Selain tiga isu diatas, lanjut Budhi, Indonesia juga dapat mendorong pentingnya pembenahan sektor kepelabuhanan dan di tahun 2019 Indonesia sangat diapresiasi sebagai negara kepulauan pertama yang memiliki bagan pemisahan alur laut atau Traffic Separation Scheme (TSS) di Selat Sunda dan Selat Lombok menjadi alur pelayaran Internasional.
Menurutnya, keanggotaan Indonesia dalam IMO harus dimanfaatkan oleh pemerintah untuk dapat mempromosikan kepentingan nasional sebagai negara kepulauan dengan perairannya yang luas agar dapat terciptanya keselamatan dan keamanan pelayaran internasional serta perlindungan lingkungan maritim.
Sebagai informasi, Organisasi IMO dengan nama sebelumnya IMCO berdiri sejak tahun 1959, merupakan organisasi dibawah Perserikatan Bangsa bangsa (PBB) yang bertanggung jawab dalam bidang keselamatan dan keamanan pelayaran, Dewan IMO terdiri dari 40 negara (10 Negara Kategori A, 10 Negara Kategoi B, dan 20 Negara Kategori C) dari total 174 negara.

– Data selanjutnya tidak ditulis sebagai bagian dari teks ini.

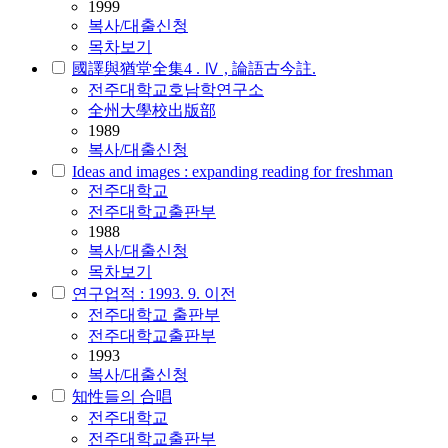
1999
복사/대출신청
목차보기
國譯與猶堂全集4 . Ⅳ , 論語古今註.
전주대학교호남학연구소
全州大學校出版部
1989
복사/대출신청
Ideas and images : expanding reading for freshman
전주대학교
전주대학교출판부
1988
복사/대출신청
목차보기
연구업적 : 1993. 9. 이전
전주대학교 출판부
전주대학교출판부
1993
복사/대출신청
知性들의 合唱
전주대학교
전주대학교출판부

Lanjutnya, peran Indonesia sebagai Dewan IMO sangat penting dan memiliki posisi tawar yang tinggi serta strategis dalam menentukan arah kebijakan serta penyusunan aturan maritim internasional, khususnya dalam kapasitasnya sebagai anggota dewan IMO Kategori C yang merupakan perwakilan dari negara-negara yang mempunyai kepentingan khusus dalam transportasi laut dan maritim serta mewakili semua wilayah geographis utama dunia.
Oleh karenanya, pertemuan sidang majelis IMO ke-32 pada tanggal 06-15 Desember tahun ini harus dapat dimanfaatkan agar Indonesia dapat terpilih kembali sebagai anggota Dewan IMO Kategori C di tahun 2022.